Survey respondents identified customer opinions (96 percent), employee opinions (88 percent) and the CEO’s own reputation (84 percent) as the three most important factors contributing to corporate reputation. 

“The fact that customers rank first overall is terms of their effect on reputation suggests a need for greater synergy between marketing communications and corporate communications,” says Teller. “I have always been an advocate of greater integration between marketing and corporate PR.” Teller said he was not surprised—but was encouraged—by the importance placed on employees. “I think with all the emphasis on the role of employees delivering on the brand promise, more companies recognize the impact internal stakeholders have on external perceptions.”

Of moderate importance were print media, industry analysts, shareholders, financial analysts, regulators and government agencies, the Internet, and broadcast media. Government was not surprisingly considered more important by regulated companies such as utilities and healthcare providers, while technology companies considered the Internet more important. The influence of plaintiffs’ attorneys and labor unions was discounted by most respondents.

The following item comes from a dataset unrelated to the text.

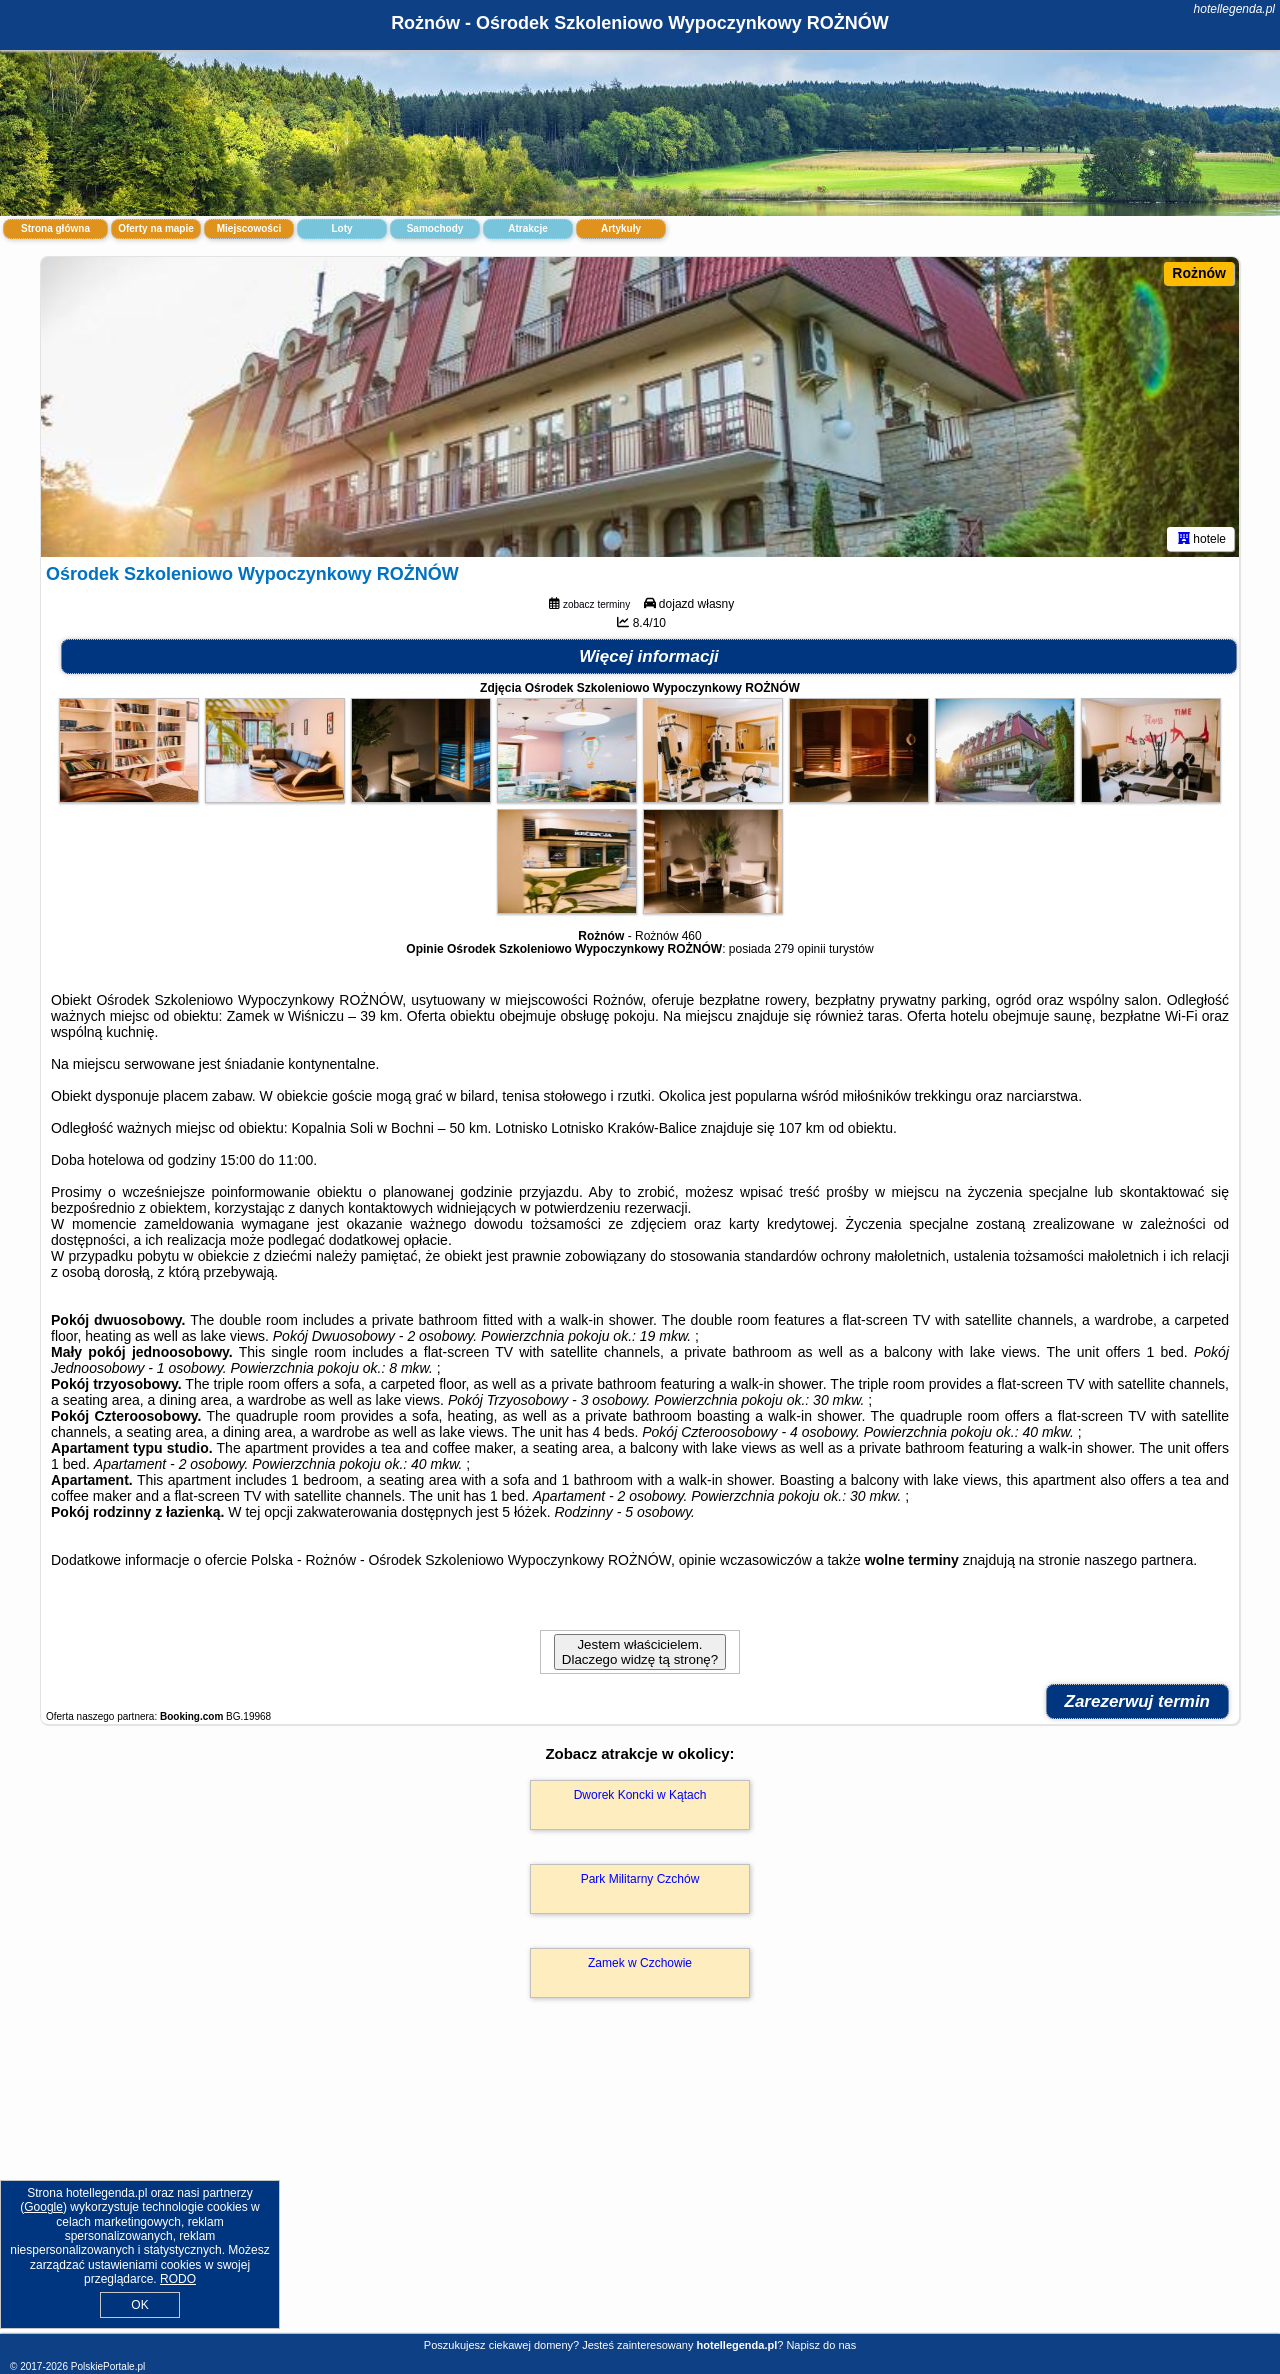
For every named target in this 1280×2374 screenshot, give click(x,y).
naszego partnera (1138, 1560)
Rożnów (1199, 273)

There is also evidence of increasing concern about the role of the Internet in spreading negative information about corporations. Almost three-quarters of respondents (73 percent) said they were worried about negative information on the Internet, up from 60 percent in 1999, and CEOs expressed the greatest concern about unhappy customers criticizing their companies on the Internet. Still, while 57 percent of companies said they had a strategy for managing their reputations on the Internet, only 15 percent said they monitored what was being said about their company online “very closely.”

Other interesting findings:

  • While CEOs at all companies consider reputation important, it is slightly more important to CEOs at larger companies, and more important to companies in the consumer products and financial services arena than it is to companies in the technology and business services sectors.
  • Companies in the healthcare sector (70 percent) were most likely to have systems in place to measure corporate reputation. Companies in the distribution sector (26 percent) were least likely to have formal measurement systems.
  • Focusing on customer satisfaction (20 percent) is considered the most important thing CEOs can do to improve corporate reputation, followed by maintaining corporate culture (18 percent), and employee communications (13 percent). Just 6 percent thought greater community involvement was the most important factor.